WORK TO COMPLETE: Transcribe each record precisely; images stay out.

EXTRACTED INFORMATION:

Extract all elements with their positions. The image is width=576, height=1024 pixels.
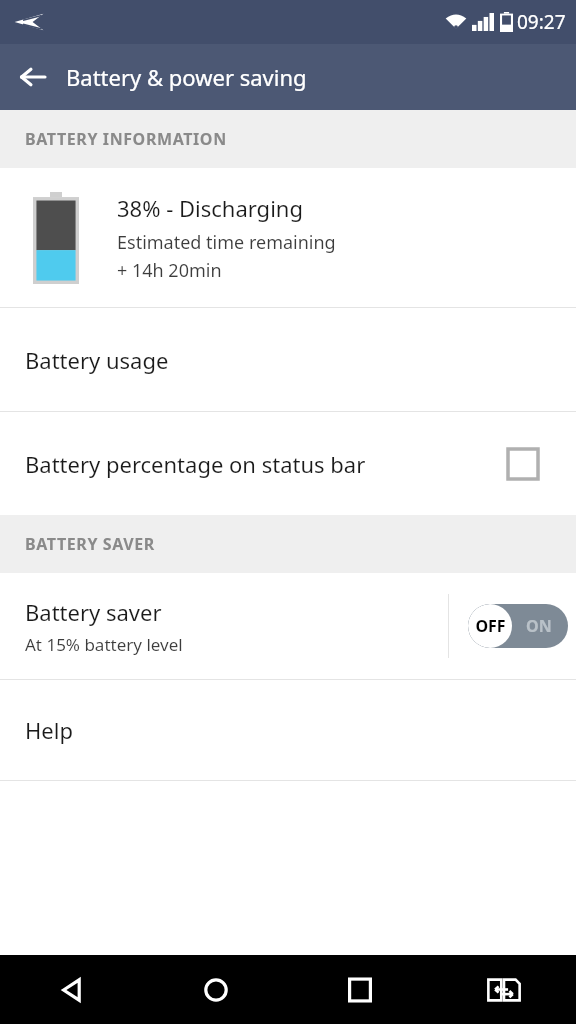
staticText: 09:27 <box>517 9 566 35</box>
button[interactable]: Recent apps <box>288 955 432 1024</box>
button[interactable]: Dual window <box>432 955 576 1024</box>
staticText: Battery saver <box>25 597 162 627</box>
button[interactable]: Back <box>0 44 66 110</box>
staticText: Battery percentage on status bar <box>25 449 508 479</box>
staticText: OFF <box>475 615 506 637</box>
button[interactable]: Help <box>0 680 576 780</box>
staticText: Estimated time remaining <box>117 230 336 255</box>
staticText: BATTERY INFORMATION <box>25 128 227 150</box>
staticText: 38% - Discharging <box>117 193 303 223</box>
staticText: Help <box>25 715 73 745</box>
staticText: At 15% battery level <box>25 633 183 656</box>
button[interactable]: Home <box>144 955 288 1024</box>
button[interactable]: 38% - Discharging <box>0 168 576 307</box>
button[interactable]: Back <box>0 955 144 1024</box>
staticText: Battery & power saving <box>66 62 307 92</box>
staticText: ON <box>526 615 552 637</box>
button[interactable]: Battery saver <box>0 573 448 679</box>
staticText: BATTERY SAVER <box>25 533 155 555</box>
staticText: Battery usage <box>25 345 169 375</box>
button[interactable]: Battery percentage on status bar <box>0 412 576 515</box>
button[interactable]: Battery saver toggle, off <box>468 604 568 648</box>
staticText: + 14h 20min <box>117 258 222 283</box>
button[interactable]: Battery usage <box>0 308 576 411</box>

YOUR SOLUTION:
Extract all elements with their positions. The image is width=576, height=1024 pixels.
staticText: 09:27 <box>517 9 566 35</box>
button[interactable]: Recent apps <box>288 955 432 1024</box>
button[interactable]: Dual window <box>432 955 576 1024</box>
staticText: Battery saver <box>25 597 162 627</box>
button[interactable]: Back <box>0 44 66 110</box>
staticText: Battery percentage on status bar <box>25 449 508 479</box>
staticText: OFF <box>475 615 506 637</box>
button[interactable]: Help <box>0 680 576 780</box>
staticText: Estimated time remaining <box>117 230 336 255</box>
staticText: BATTERY INFORMATION <box>25 128 227 150</box>
staticText: 38% - Discharging <box>117 193 303 223</box>
staticText: Help <box>25 715 73 745</box>
staticText: At 15% battery level <box>25 633 183 656</box>
button[interactable]: Home <box>144 955 288 1024</box>
button[interactable]: 38% - Discharging <box>0 168 576 307</box>
button[interactable]: Back <box>0 955 144 1024</box>
staticText: Battery & power saving <box>66 62 307 92</box>
staticText: ON <box>526 615 552 637</box>
button[interactable]: Battery saver <box>0 573 448 679</box>
staticText: BATTERY SAVER <box>25 533 155 555</box>
staticText: Battery usage <box>25 345 169 375</box>
button[interactable]: Battery percentage on status bar <box>0 412 576 515</box>
button[interactable]: Battery saver toggle, off <box>468 604 568 648</box>
staticText: + 14h 20min <box>117 258 222 283</box>
button[interactable]: Battery usage <box>0 308 576 411</box>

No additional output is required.